Analyst downgrades Disney stock as a bidding war for Fox looms

Walt Disney Co. CEO Bob Iger and Mickey Mouse ring the opening bell at the New York Stock Exchange in November.
Walt Disney Co. CEO Bob Iger and Mickey Mouse ring the opening bell at the New York Stock Exchange in November.
(Drew Angerer / Getty Images)

A prominent analyst on Monday downgraded Walt Disney Co.’s stock to a “sell” rating, citing concerns that a potential bidding war with Comcast Corp. might cause the company to overpay for 21st Century Fox’s entertainment assets.

Comcast last week bid $65 billion in an all-cash offer for much of Rupert Murdoch’s Fox, which had already agreed to be sold to Disney in an all-stock deal. The Comcast offer represented a 19% premium to the Disney proposal.

Disney is widely expected to raise its offer for Fox properties, which include the Century City film and TV studios, cable TV channels FX and National Geographic, regional sports networks and Fox’s international holdings.


The planned acquisition is seen as an important component of Disney’s plan to compete with digital insurgents such as Netflix by bolstering its own upcoming streaming service with more content. Still, if Disney has to boost its offer for Fox, that could reduce the company’s value for shareholders, said Pivotal Research analyst Brian Wieser in a research report.

“Certainly, we see industry consolidation as positive for the industry relative to its absence,” Wieser said in his report. “However, we also think that if Disney has to pay a higher price for the Fox Entertainment assets because it engages in a bidding war with Comcast, Disney’s value would be negatively impacted.”

On the other hand, if Disney loses Fox to Comcast, it would dampen the company’s efforts to forge a streaming future for itself, Wieser said. Disney and its investors, he noted, believe that the company’s focus on a direct-to-consumer strategy is the right move to adapt to shifting audience behavior.

“The absence of completion of the transaction would also be negative for Disney as it would mean the company would be unable to realize the synergies it expects to produce from the transaction,” Wieser said. “The strategic position of the company would further be weakened.”
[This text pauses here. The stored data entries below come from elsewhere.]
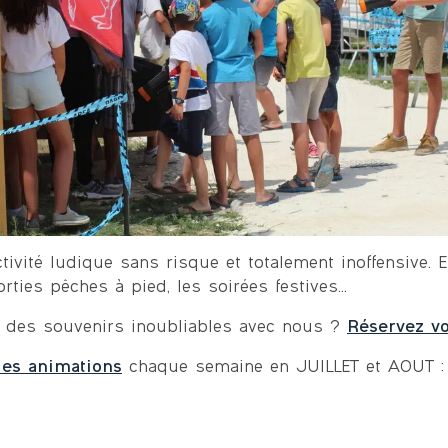
ivité ludique sans risque et totalement inoffensive. El
orties pêches à pied, les soirées festives…
er des souvenirs inoubliables avec nous ?
Réservez vo
es animations
chaque semaine en JUILLET et AOUT 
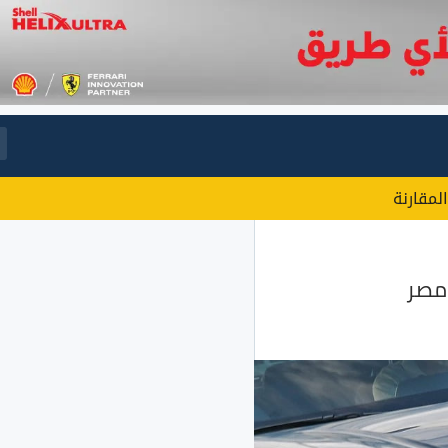
المقارنة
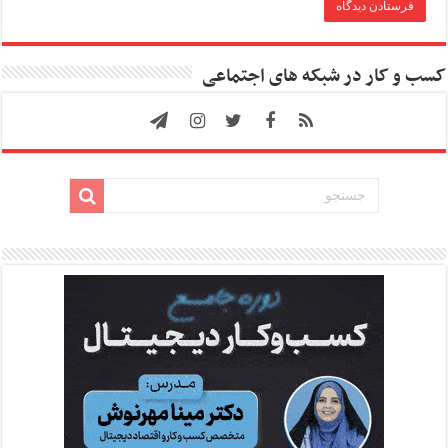
کسب و کار در شبکه های اجتماعی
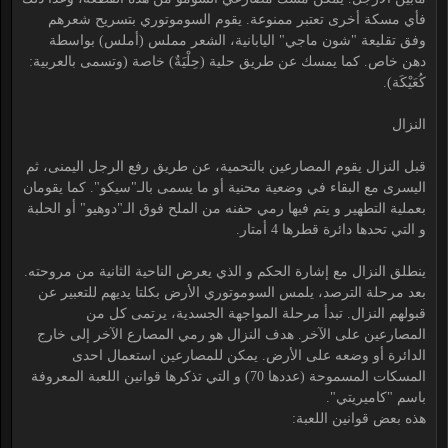
فأي مسكة أخرى تعتبر ممنوعة. يقوم السوموتوري بتسريح شعرهم
وفق تقليعة "شون ماجي" اليابانية، الشعر مملس (أملس) بواسطة
دهن خاص. كما يمسك عن طريق حلية (حِلْيَةٌ) خاصة (وتسمى بالعربية:
كُعَيْكَة).
النزال
قبل النزال يقوم المصارعين بالتحمية، عن طريق رفع الرجل اليمنى، ثم
اليسرى مع البقاء في وضعية محنية أو ما يسمى بالـ"سيكو". كما يقومان
بعملية التطهير و يتم فيها رمي حفنه من الملح فوق الـ"دوهيو" أو الحلبة
و التي تحدها دائرة قطرها 4 أمتار.
ينطلق النزال مع إشارة الحكم و الذي يعرض الناحية الثانية من مروحته.
بعد مرحلة الترصد، يلمس السوموتوري الأرض بكلتا يديهم للتعبير عن
قبولهم النزال. تبدأ مرحلة المواجهة الجسدية، يرتمى كل من
المصارعين على الآخر. هدف النزال هو رمي المصارع الآخر إلى خارج
الدائرة أو وضعه على الأرض. يمكن للمصارعين استعمال احدى
المسكات المسموحة (عددها 70) و التي تذكرها قوانين اللعبة المعروفة
باسم "كاميريتي".
هذه بعض قوانين اللعبة:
Disney did not immediately respond to requests for comment.

Shares of the Burbank media company fell 2%, or $1.79, to $107.06 in Monday trading on Wall Street. Pivotal Research, which has a target price of $93 on the stock, is the lone brokerage with a “sell” rating for Disney among analysts who cover the company, according to FactSet.

Comcast submitted its offer the day after a federal judge in Washington, D.C., approved AT&T Inc.’s purchase of Time Warner Inc. The judge said the transaction did not violate antitrust laws, and the regulatory go-ahead was seen as a sign that a Comcast-Fox deal could also win government approval.

It is not clear how Disney, led by Chairman and Chief Executive Robert Iger, will respond to the Comcast bid. Fox’s board is expected to meet Wednesday to weigh Comcast’s proposal. CNBC on Monday, citing anonymous sources, reported that Disney is expected to add cash to its bid, but did not say how much.